The time wasn’t right, though. She was clearly busy with her young charges from Camp Kioga. He was on an errand and the bakery was jammed with people.

Life did not offer many moments like this—moments in which a single word or gesture might change everything. To let the opportunity pass would be to allow something special to slip through his fingers.

He took a tentative step toward her. A joint in his leg brace made the faintest creaking sound, unnoticeable except to him. Yet even that was enough to plant a kernel of doubt. What the devil was he going to say? “Hello, what are you doing for the rest of your life?” “Excuse me, but I think I’m falling in love with you?” Anything he might say would surely sound ridiculous. Besides, what would a lively girl like this want with a gimp like George?

“Ho-lee smokes,” said a voice behind George. “Save my place in line. There’s someone I have to talk to.”

With long, brash strides, Charles made his way through the crowd and went up to Jane.

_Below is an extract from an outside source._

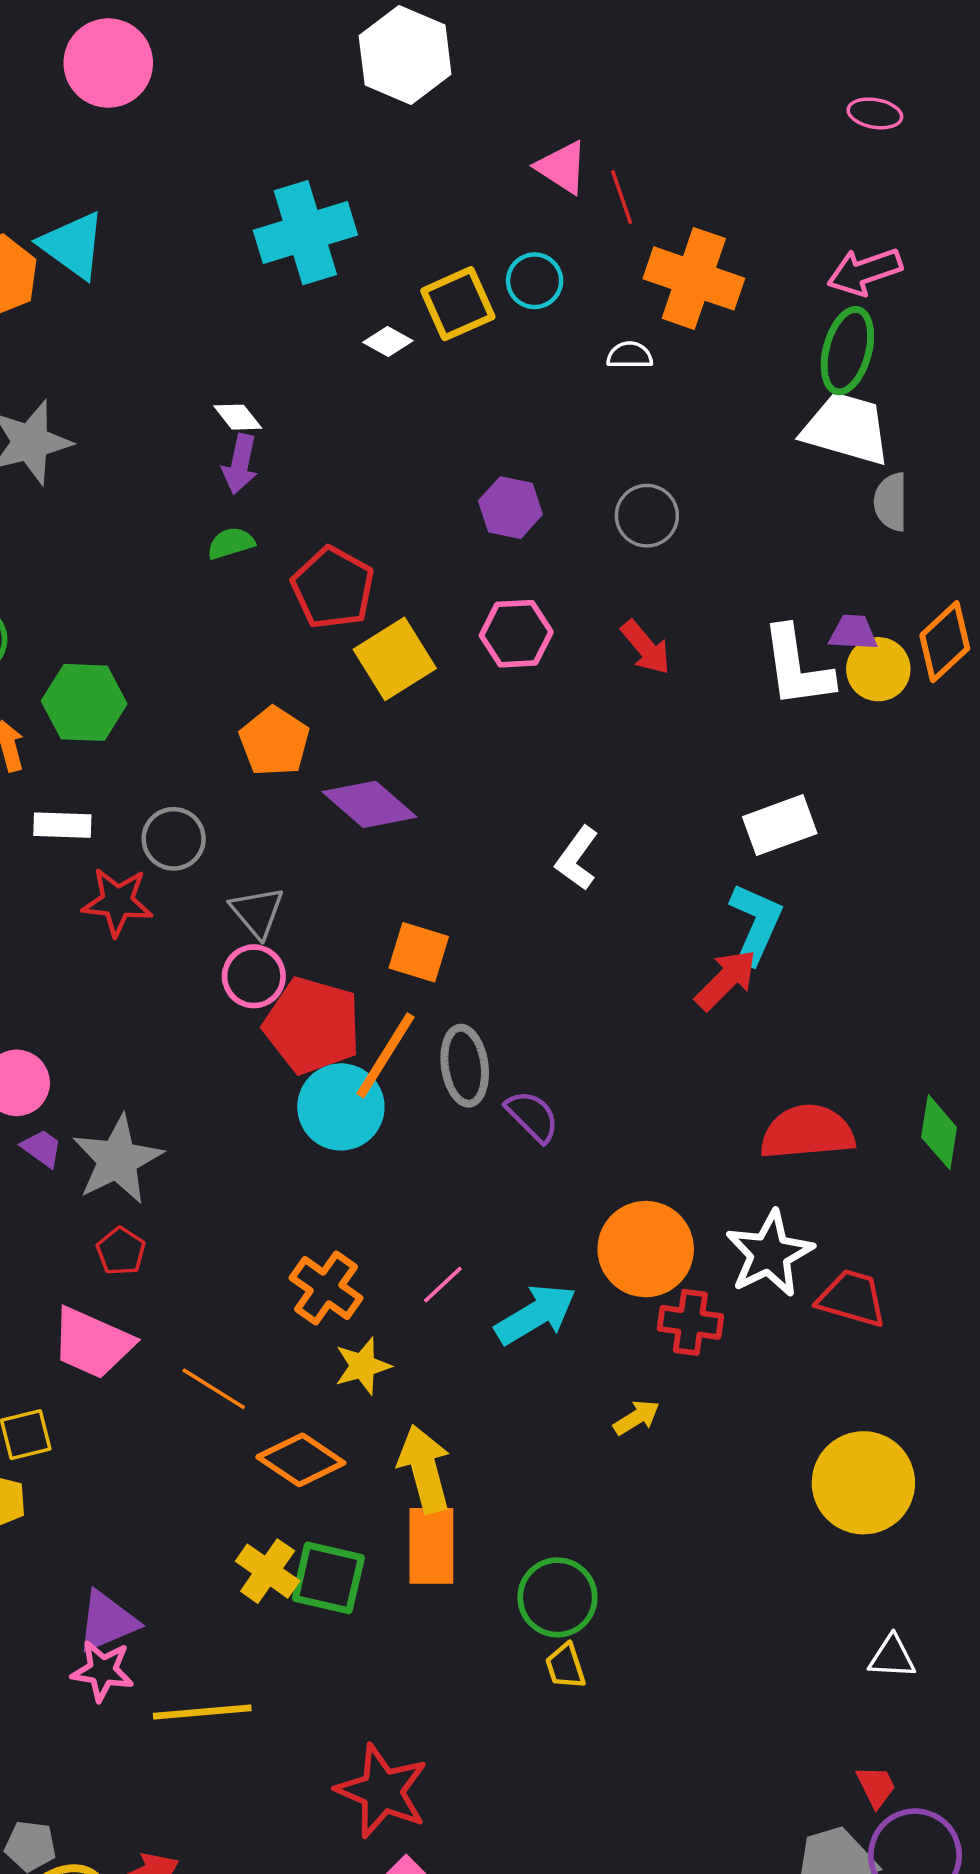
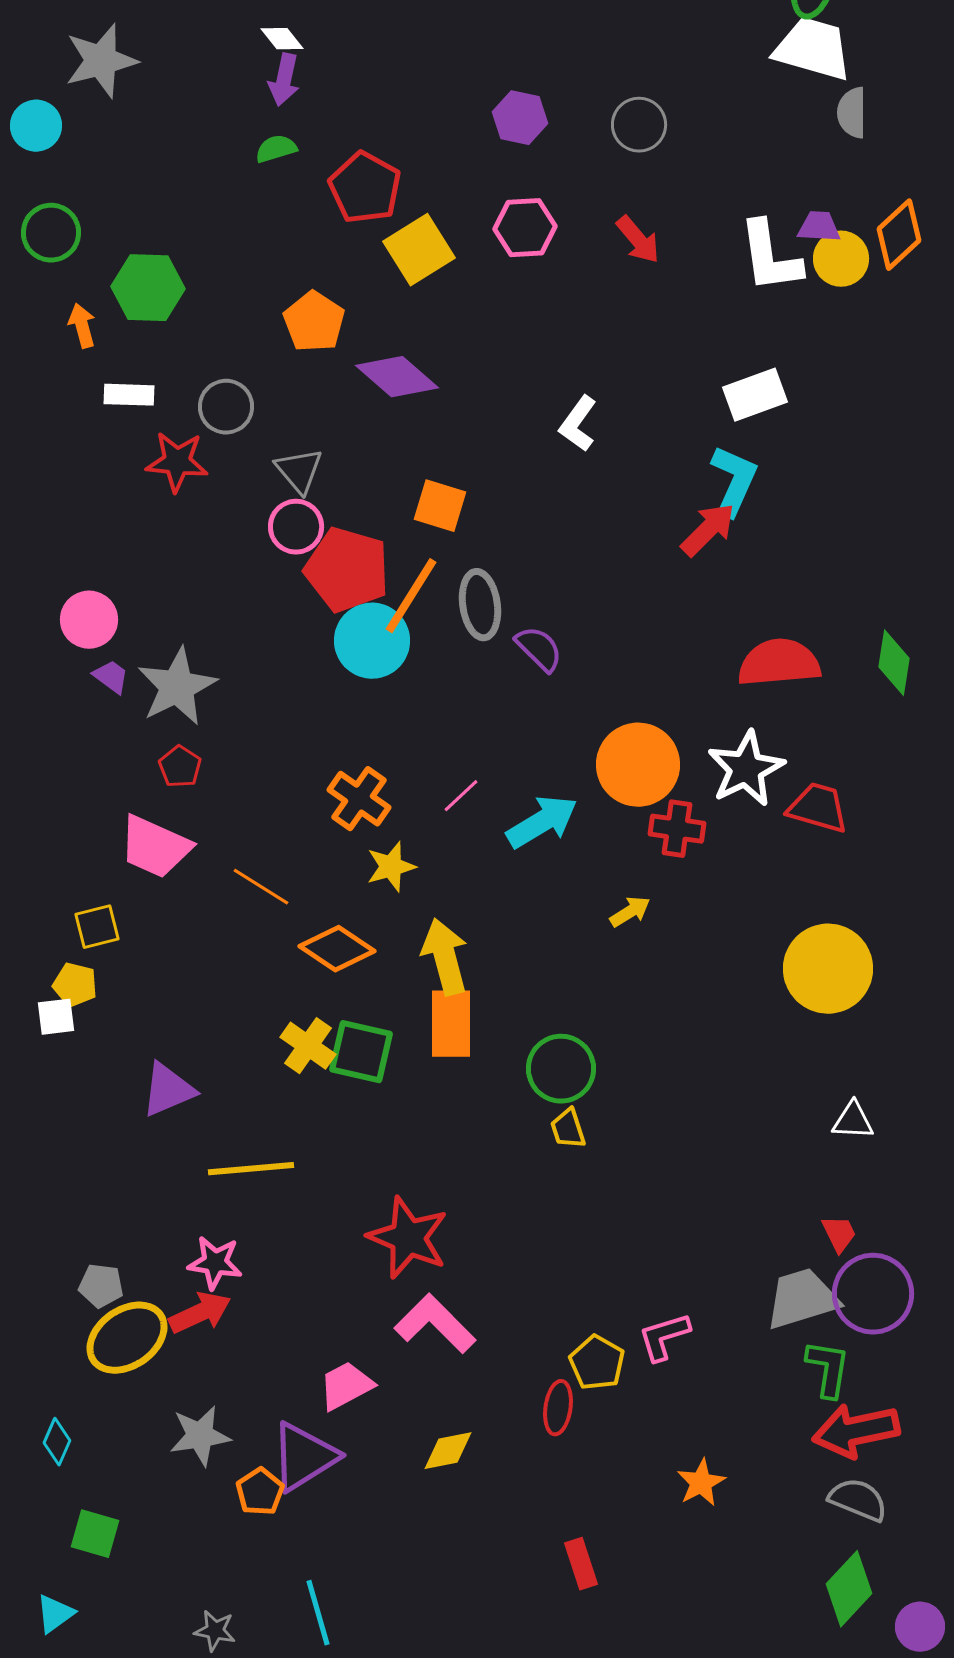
pink star: (103, 1671) -> (215, 1263), moved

She looked momentarily nonplussed. And perhaps, just perhaps, she shot George a plea, as though she wanted him to be the
one to approach her first, not Charles. That, of course, could always be in his imagination.

In truth, he would never know what she was thinking in those first moments. The only thing he knew for certain was that three lives were changed forever, right there in the crowded bakery.

 

“Who’da thunk it? I’m already half in love with Jane Gordon,” Charles declared as they gathered in the Fireside Lounge for drinks before dinner that night. His eyes sparkled with eager sentiment as he regarded George and his parents. “Do you believe in love at first sight? Because I’m pretty sure that’s what happened to me.”

“Baloney.” George felt a cold rock of resentment in his chest. Once again, Charles had beaten him to the punch. This time, the stakes were much higher than a set of car keys. All afternoon, George had played and replayed the scene in his head. If he hadn’t second-guessed himself, if he’d ignored the encumbrance of the leg brace and acted a split second sooner, then he would be the one glowing with excitement, telling his parents he’d met a special girl.

“And to think she’s been living in New Haven all this time, and we never even knew,” Charles went on. George took a small, controlled sip of his highball.

“We don’t know any Gordons, do we?” their mother asked. “Still, that name sounds familiar. Are they staying at the resort?”

Charles laughed, his abundant blond hair gleaming in the glow of the candles on the table. “Here’s the crazy thing,” he declared with a grin of pure exuberance. “They’re not staying at the resort. They
run
the resort.”

With his typical blithe disregard for convention, Charles had chatted up Jane Gordon right there in the bakery, and learned that she spent most of the year in New Haven with her mother. Even a decade after losing her son in the war, Mrs. Gordon was still unwilling to live in Avalon, and Mr. Gordon insisted on staying and running the family business.

How odd, thought George, that the girl spent most of her time right in New Haven, yet they’d never run into her there. In his mind, he’d preserved the image of Jane as a skinny, funny-looking little girl with big teeth and laughing eyes. Now the ugly duckling had become a swan.